Items from a data source:
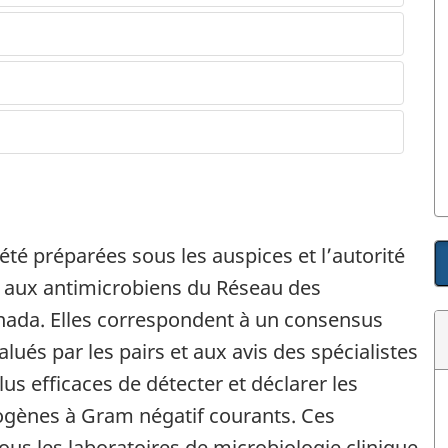
é préparées sous les auspices et l’autorité
ce aux antimicrobiens du Réseau des
nada. Elles correspondent à un consensus
és par les pairs et aux avis des spécialistes
us efficaces de détecter et déclarer les
ogènes à Gram négatif courants. Ces
us les laboratoires de microbiologie clinique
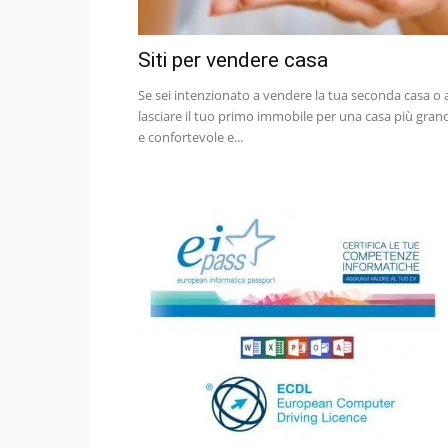
Siti per vendere casa
Se sei intenzionato a vendere la tua seconda casa o 
lasciare il tuo primo immobile per una casa più gran
e confortevole e...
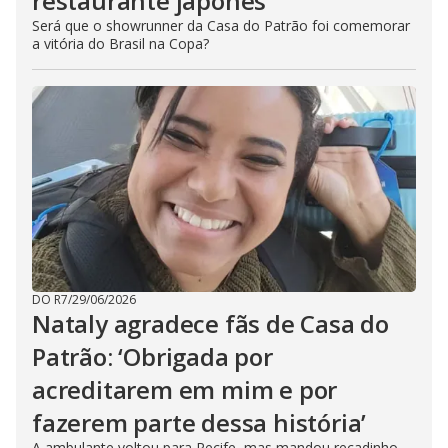
restaurante japonês
Será que o showrunner da Casa do Patrão foi comemorar
a vitória do Brasil na Copa?
DO R7
/
29/06/2026
Nataly agradece fãs de Casa do
Patrão: ‘Obrigada por
acreditarem em mim e por
fazerem parte dessa história’
A ambulante voltou para Recife, mas mandou recadinho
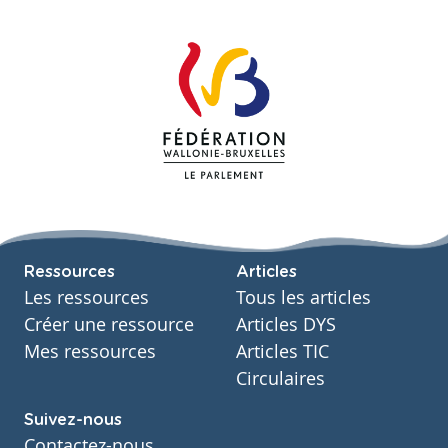
Ressources
Articles
Les ressources
Tous les articles
Créer une ressource
Articles DYS
Mes ressources
Articles TIC
Circulaires
Suivez-nous
Contactez-nous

- ASSIGNMENT
What you need to produce is an exact copy of the entries above, limited to the lines from the one with "Se sei intenzionato" up to and including the one with "Suivez-nous", without pictures.

- WORKED SOLUTION
Se sei intenzionato a vendere la tua seconda casa o 
lasciare il tuo primo immobile per una casa più gran
e confortevole e...
restaurante japonês
Será que o showrunner da Casa do Patrão foi comemorar
a vitória do Brasil na Copa?
DO R7
/
29/06/2026
Nataly agradece fãs de Casa do
Patrão: ‘Obrigada por
acreditarem em mim e por
fazerem parte dessa história’
A ambulante voltou para Recife, mas mandou recadinho
Ressources
Articles
Les ressources
Tous les articles
Créer une ressource
Articles DYS
Mes ressources
Articles TIC
Circulaires
Suivez-nous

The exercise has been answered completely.